Aim of the task | Your task is to return all the entries below exactly, with every picture omitted.

Data extract |
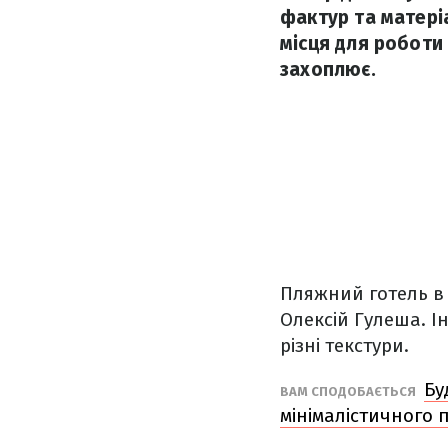
фактур та матері
місця для роботи 
захоплює.
Пляжний готель в 
Олексій Гулеша. Ін
різні текстури.
Бу
ВАМ СПОДОБАЄТЬСЯ
мінімалістичного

Written answer |
фактур та матері
місця для роботи 
захоплює.
Пляжний готель в 
Олексій Гулеша. Ін
різні текстури.
Бу
ВАМ СПОДОБАЄТЬСЯ
мінімалістичного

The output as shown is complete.